- [What this task involves]: Return the data below exactly as given, except for the images.

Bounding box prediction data
------------------------------------------------------------

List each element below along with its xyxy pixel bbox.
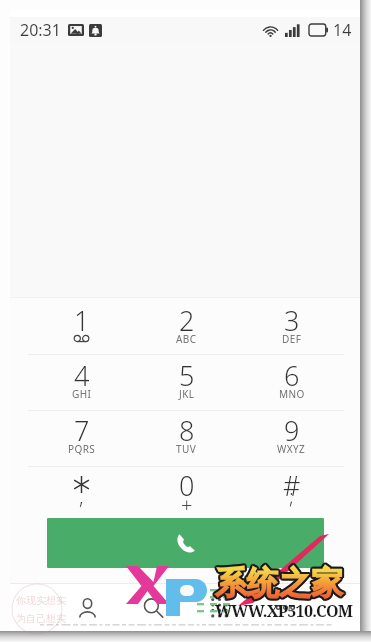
button[interactable]: 5 xyxy=(134,354,239,410)
button[interactable]: 4 xyxy=(29,354,134,410)
staticText: 14 xyxy=(333,19,352,41)
button[interactable]: , xyxy=(29,466,134,518)
staticText: 7 xyxy=(74,412,90,449)
staticText: ABC xyxy=(176,332,197,346)
staticText: 系统之家 xyxy=(215,565,343,605)
staticText: 系统之家 xyxy=(216,563,344,603)
staticText: 系统之家 xyxy=(213,562,341,602)
button[interactable]: Call xyxy=(47,518,324,568)
staticText: 系统之家 xyxy=(216,564,344,604)
button[interactable]: 7 xyxy=(29,410,134,466)
staticText: 系统之家 xyxy=(214,562,342,602)
button[interactable]: 0 xyxy=(134,466,239,518)
staticText: JKL xyxy=(179,387,195,401)
staticText: 4 xyxy=(74,357,90,394)
staticText: WWW.XP510.COM xyxy=(215,600,353,622)
staticText: 2 xyxy=(179,302,195,339)
staticText: 系统之家 xyxy=(214,564,342,604)
staticText: PQRS xyxy=(68,442,96,456)
staticText: WXYZ xyxy=(277,442,306,456)
staticText: TUV xyxy=(176,442,197,456)
button[interactable]: 3 xyxy=(239,297,344,354)
staticText: 系统之家 xyxy=(216,561,344,601)
button[interactable]: More options xyxy=(252,584,318,631)
staticText: 20:31 xyxy=(20,19,61,41)
staticText: GHI xyxy=(72,387,92,401)
button[interactable]: 6 xyxy=(239,354,344,410)
staticText: 9 xyxy=(284,412,300,449)
staticText: 1 xyxy=(74,302,90,339)
button[interactable]: 2 xyxy=(134,297,239,354)
staticText: 5 xyxy=(179,357,195,394)
staticText: 为自己想实 xyxy=(16,612,66,625)
button[interactable]: 9 xyxy=(239,410,344,466)
staticText: ; xyxy=(289,483,294,510)
staticText: MNO xyxy=(279,387,305,401)
staticText: 系统之家 xyxy=(214,563,342,603)
button[interactable]: Search xyxy=(120,584,186,631)
staticText: 8 xyxy=(179,412,195,449)
staticText: 3 xyxy=(284,302,300,339)
button[interactable]: 1 xyxy=(29,297,134,354)
staticText: 系统之家 xyxy=(214,565,342,605)
staticText: # xyxy=(283,467,301,504)
staticText: 你现实想实 xyxy=(16,594,66,607)
staticText: 系统之家 xyxy=(217,563,345,603)
button[interactable]: 8 xyxy=(134,410,239,466)
staticText: 系统之家 xyxy=(217,562,345,602)
staticText: 0 xyxy=(179,467,195,504)
staticText: + xyxy=(181,491,193,518)
staticText: , xyxy=(79,483,84,510)
staticText: 系统之家 xyxy=(216,565,344,605)
staticText: 系统之家 xyxy=(216,562,344,602)
button[interactable]: Contacts xyxy=(54,584,120,631)
staticText: 系统之家 xyxy=(215,564,343,604)
staticText: 系统之家 xyxy=(213,563,341,603)
staticText: DEF xyxy=(282,332,302,346)
staticText: 系统之家 xyxy=(215,562,343,602)
staticText: 系统之家 xyxy=(214,561,342,601)
staticText: 6 xyxy=(284,357,300,394)
staticText: 系统之家 xyxy=(217,564,345,604)
staticText: 系统之家 xyxy=(213,564,341,604)
button[interactable]: Dialpad xyxy=(186,584,252,631)
staticText: 系统之家 xyxy=(215,561,343,601)
button[interactable]: # xyxy=(239,466,344,518)
staticText: 系统之家 xyxy=(215,563,343,603)
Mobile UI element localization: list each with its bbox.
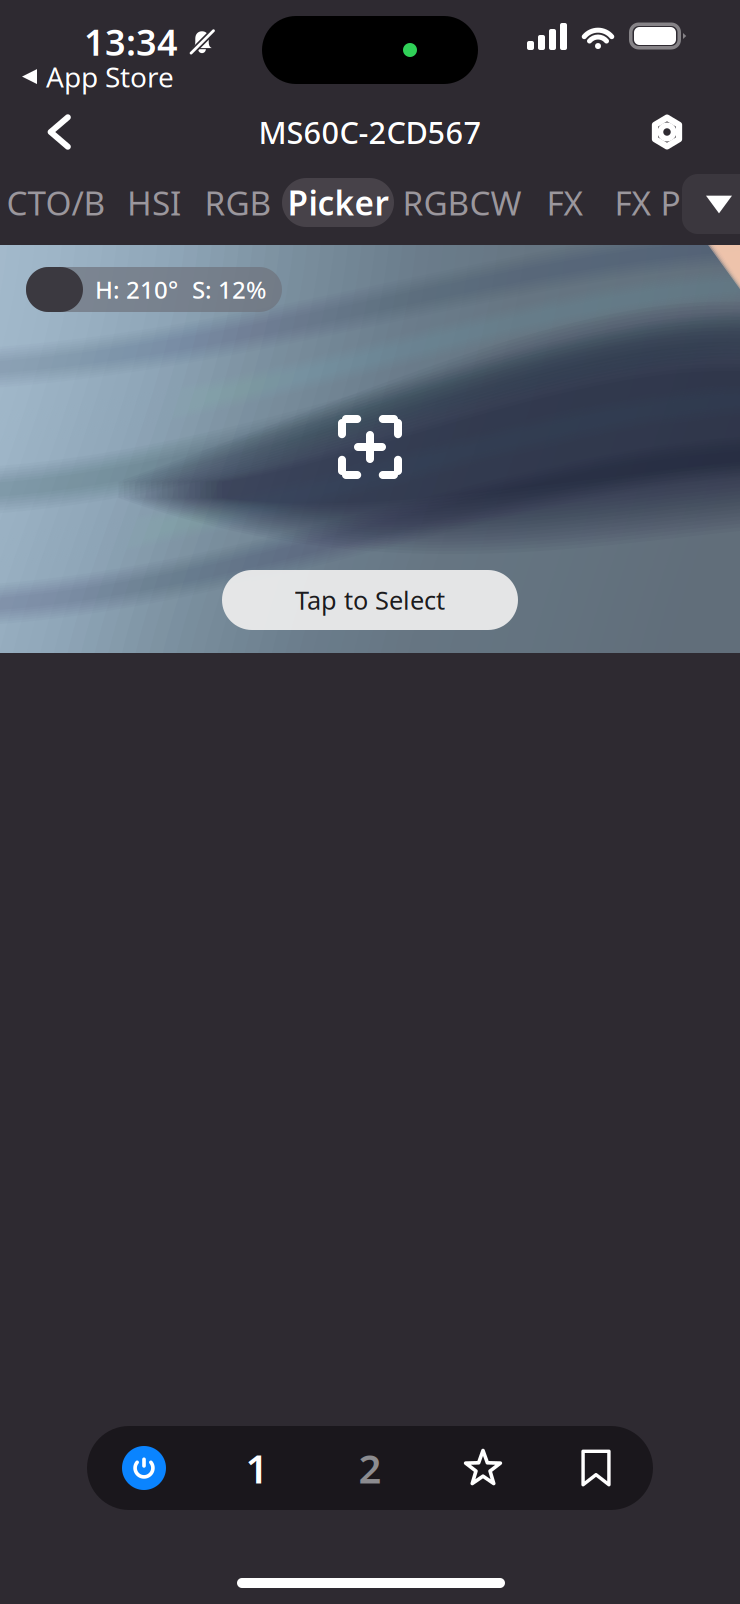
staticText: FX Pi: [614, 180, 690, 225]
staticText: 2: [358, 1441, 382, 1494]
button[interactable]: Picker: [282, 178, 394, 227]
staticText: RGBCW: [402, 180, 522, 225]
button[interactable]: Tap to Select: [222, 570, 518, 630]
staticText: App Store: [46, 58, 174, 95]
button[interactable]: Bookmark: [540, 1426, 652, 1510]
button[interactable]: FX Pi: [612, 178, 692, 227]
button[interactable]: Settings: [630, 96, 704, 168]
staticText: RGB: [204, 180, 272, 225]
staticText: 13:34: [84, 18, 178, 66]
staticText: 1: [246, 1441, 268, 1494]
staticText: S: 12%: [192, 274, 266, 306]
button[interactable]: More modes: [682, 174, 740, 234]
button[interactable]: HSI: [123, 178, 185, 227]
staticText: MS60C-2CD567: [258, 112, 482, 152]
button[interactable]: 2: [314, 1426, 426, 1510]
button[interactable]: Power: [88, 1426, 200, 1510]
staticText: FX: [546, 180, 584, 225]
button[interactable]: FX: [541, 178, 589, 227]
staticText: Picker: [288, 180, 388, 225]
button[interactable]: 1: [200, 1426, 314, 1510]
button[interactable]: Back: [22, 96, 96, 168]
staticText: CTO/B: [6, 180, 106, 225]
button[interactable]: RGBCW: [410, 178, 514, 227]
staticText: Tap to Select: [295, 583, 445, 617]
button[interactable]: RGB: [202, 178, 274, 227]
button[interactable]: CTO/B: [4, 178, 108, 227]
button[interactable]: Favourite: [426, 1426, 540, 1510]
button[interactable]: App Store: [22, 58, 174, 95]
staticText: H: 210°: [95, 274, 178, 306]
staticText: HSI: [127, 180, 181, 225]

------------------------------------------------------------

- [Answer for the task]:
List each element below along with its xyxy pixel bbox.
button[interactable]: 5 xyxy=(134,354,239,410)
button[interactable]: 4 xyxy=(29,354,134,410)
staticText: 14 xyxy=(333,19,352,41)
button[interactable]: , xyxy=(29,466,134,518)
staticText: 7 xyxy=(74,412,90,449)
staticText: ABC xyxy=(176,332,197,346)
staticText: 系统之家 xyxy=(215,565,343,605)
staticText: 系统之家 xyxy=(216,563,344,603)
staticText: 系统之家 xyxy=(213,562,341,602)
button[interactable]: Call xyxy=(47,518,324,568)
staticText: 系统之家 xyxy=(216,564,344,604)
button[interactable]: 7 xyxy=(29,410,134,466)
staticText: 系统之家 xyxy=(214,562,342,602)
button[interactable]: 0 xyxy=(134,466,239,518)
staticText: JKL xyxy=(179,387,195,401)
staticText: 4 xyxy=(74,357,90,394)
staticText: WWW.XP510.COM xyxy=(215,600,353,622)
staticText: 2 xyxy=(179,302,195,339)
staticText: 系统之家 xyxy=(214,564,342,604)
staticText: PQRS xyxy=(68,442,96,456)
staticText: WXYZ xyxy=(277,442,306,456)
staticText: TUV xyxy=(176,442,197,456)
button[interactable]: 3 xyxy=(239,297,344,354)
staticText: 系统之家 xyxy=(216,561,344,601)
button[interactable]: More options xyxy=(252,584,318,631)
staticText: 20:31 xyxy=(20,19,61,41)
staticText: GHI xyxy=(72,387,92,401)
button[interactable]: 6 xyxy=(239,354,344,410)
staticText: 9 xyxy=(284,412,300,449)
staticText: 1 xyxy=(74,302,90,339)
button[interactable]: 2 xyxy=(134,297,239,354)
staticText: 5 xyxy=(179,357,195,394)
staticText: 为自己想实 xyxy=(16,612,66,625)
button[interactable]: 9 xyxy=(239,410,344,466)
staticText: ; xyxy=(289,483,294,510)
staticText: MNO xyxy=(279,387,305,401)
staticText: 系统之家 xyxy=(214,563,342,603)
button[interactable]: Search xyxy=(120,584,186,631)
staticText: 8 xyxy=(179,412,195,449)
staticText: 3 xyxy=(284,302,300,339)
button[interactable]: 1 xyxy=(29,297,134,354)
staticText: 系统之家 xyxy=(214,565,342,605)
staticText: # xyxy=(283,467,301,504)
staticText: 你现实想实 xyxy=(16,594,66,607)
staticText: 系统之家 xyxy=(217,563,345,603)
button[interactable]: 8 xyxy=(134,410,239,466)
staticText: 系统之家 xyxy=(217,562,345,602)
staticText: 0 xyxy=(179,467,195,504)
staticText: + xyxy=(181,491,193,518)
staticText: , xyxy=(79,483,84,510)
staticText: 系统之家 xyxy=(216,565,344,605)
staticText: 系统之家 xyxy=(216,562,344,602)
button[interactable]: Contacts xyxy=(54,584,120,631)
staticText: 系统之家 xyxy=(215,564,343,604)
staticText: 系统之家 xyxy=(213,563,341,603)
staticText: DEF xyxy=(282,332,302,346)
staticText: 系统之家 xyxy=(215,562,343,602)
staticText: 系统之家 xyxy=(214,561,342,601)
staticText: 6 xyxy=(284,357,300,394)
staticText: 系统之家 xyxy=(217,564,345,604)
staticText: 系统之家 xyxy=(213,564,341,604)
button[interactable]: Dialpad xyxy=(186,584,252,631)
staticText: 系统之家 xyxy=(215,561,343,601)
button[interactable]: # xyxy=(239,466,344,518)
staticText: 系统之家 xyxy=(215,563,343,603)
Mobile UI element localization: list each with its bbox.
staticText: FX Pi: [614, 180, 690, 225]
staticText: 2: [358, 1441, 382, 1494]
button[interactable]: Picker: [282, 178, 394, 227]
staticText: RGBCW: [402, 180, 522, 225]
button[interactable]: Tap to Select: [222, 570, 518, 630]
staticText: App Store: [46, 58, 174, 95]
button[interactable]: Bookmark: [540, 1426, 652, 1510]
button[interactable]: FX Pi: [612, 178, 692, 227]
button[interactable]: Settings: [630, 96, 704, 168]
staticText: RGB: [204, 180, 272, 225]
staticText: 13:34: [84, 18, 178, 66]
staticText: 1: [246, 1441, 268, 1494]
staticText: S: 12%: [192, 274, 266, 306]
button[interactable]: More modes: [682, 174, 740, 234]
button[interactable]: HSI: [123, 178, 185, 227]
staticText: MS60C-2CD567: [258, 112, 482, 152]
button[interactable]: 2: [314, 1426, 426, 1510]
button[interactable]: Power: [88, 1426, 200, 1510]
staticText: FX: [546, 180, 584, 225]
button[interactable]: FX: [541, 178, 589, 227]
staticText: Picker: [288, 180, 388, 225]
button[interactable]: 1: [200, 1426, 314, 1510]
button[interactable]: Back: [22, 96, 96, 168]
staticText: CTO/B: [6, 180, 106, 225]
button[interactable]: RGBCW: [410, 178, 514, 227]
staticText: Tap to Select: [295, 583, 445, 617]
button[interactable]: RGB: [202, 178, 274, 227]
button[interactable]: CTO/B: [4, 178, 108, 227]
button[interactable]: Favourite: [426, 1426, 540, 1510]
button[interactable]: App Store: [22, 58, 174, 95]
staticText: H: 210°: [95, 274, 178, 306]
staticText: HSI: [127, 180, 181, 225]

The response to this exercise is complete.